Według PKPP, ustawa o emeryturach górniczych narusza zasadę dobra wspólnego, zasadę sprawiedliwości społecznej, zasadę równości, zasadę zaufania obywateli do państwa i stanowionego prawa, a wreszcie zasadę świadomego i racjonalnego działania ustawodawcy.
Konfederacja do późnych godzin liczyła wczoraj na cud; że premier Marcinkiewicz zechce się podzielić racjami, dla których postanowił sankcjonować przedwyborcze rozdawnictwo. Wtedy szefostwo konfederacji, przy udziale ekspertów prawnych, miało jeszcze raz pochylić się nad ustawą i zastanowić, co z nią zrobić. Tak się jednak nie stało.
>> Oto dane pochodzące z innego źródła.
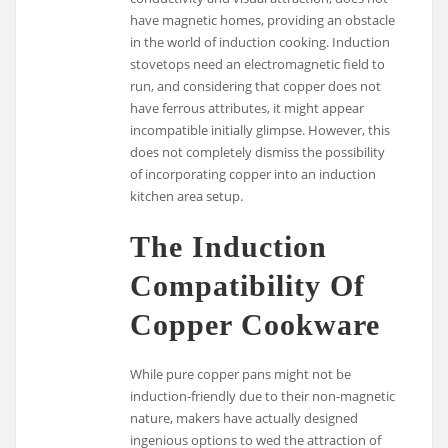
have magnetic homes, providing an obstacle
in the world of induction cooking. Induction
stovetops need an electromagnetic field to
run, and considering that copper does not
have ferrous attributes, it might appear
incompatible initially glimpse. However, this
does not completely dismiss the possibility
of incorporating copper into an induction
kitchen area setup.
The Induction
Compatibility Of
Copper Cookware
While pure copper pans might not be
induction-friendly due to their non-magnetic
nature, makers have actually designed
ingenious options to wed the attraction of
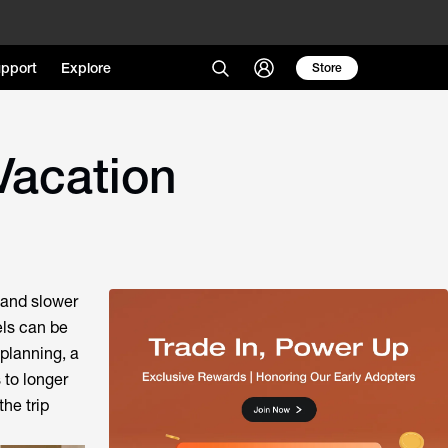
pport
Explore
Store
Vacation
 and slower
els can be
 planning, a
 to longer
he trip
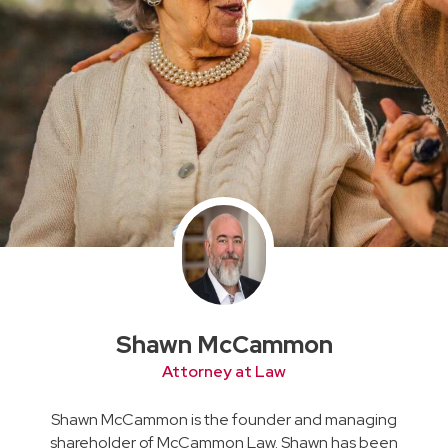
Shawn McCammon
Attorney at Law
Shawn McCammon is the founder and managing
shareholder of McCammon Law. Shawn has been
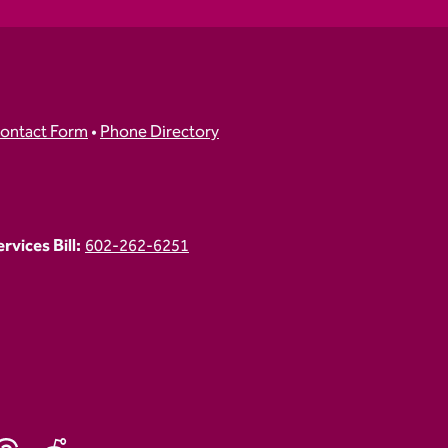
ontact Form
•
Phone Directory
vices Bill:
602-262-6251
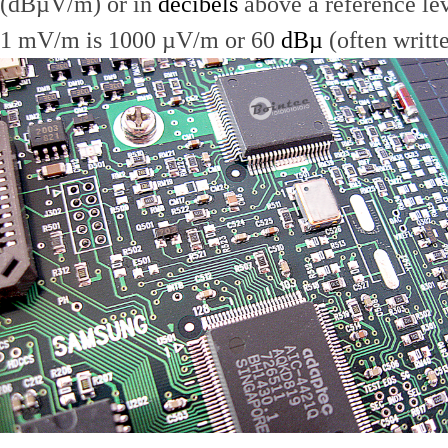
(dBµV/m) or in
decibels
above a reference le
1 mV/m is 1000 µV/m or 60
dBµ
(often writt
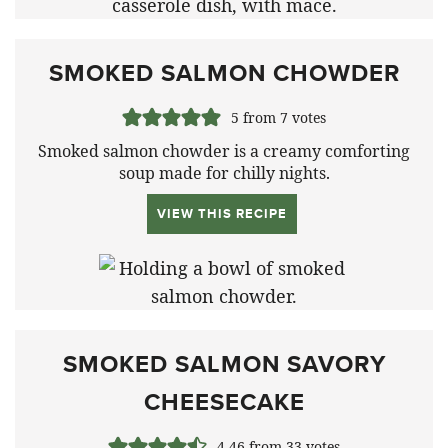
SMOKED SALMON CHOWDER
5
from
7
votes
Smoked salmon chowder is a creamy comforting
soup made for chilly nights.
VIEW THIS RECIPE
SMOKED SALMON SAVORY
CHEESECAKE
4.46
from
33
votes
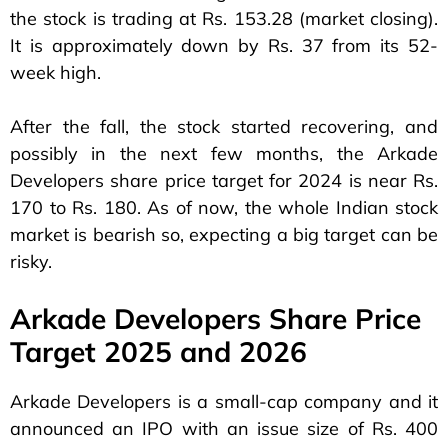
the stock is trading at Rs. 153.28 (market closing).
It is approximately down by Rs. 37 from its 52-
week high.
After the fall, the stock started recovering, and
possibly in the next few months, the Arkade
Developers share price target for 2024 is near Rs.
170 to Rs. 180. As of now, the whole Indian stock
market is bearish so, expecting a big target can be
risky.
Arkade Developers Share Price
Target 2025 and 2026
Arkade Developers is a small-cap company and it
announced an IPO with an issue size of Rs. 400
Dzisiaj premier tłumaczył dlaczego: -Jestem troszkę zaskoczony, bo tak naprawdę wycofanie tego zaskarżenia z Trybunału Konstytucyjnego trwało tyle tygodni, bo tyle trwało pisanie uzasadnienia - powiedział Kazimierz Marcinkiewicz, odsyłając pracodawców do tekstu uzasadnienia. Pytany dlaczego nie spotkał się z Lewiatanem odpowiedział, że nie miał czasu. - Jestem w stanie spotkać się w ciągu kilku dni - dodał.
Premier odpowiadał na pytania na konferencji prasowej po spotkaniu z organizacją inwestorów zagranicznych w Polsce z Grupy IGCC.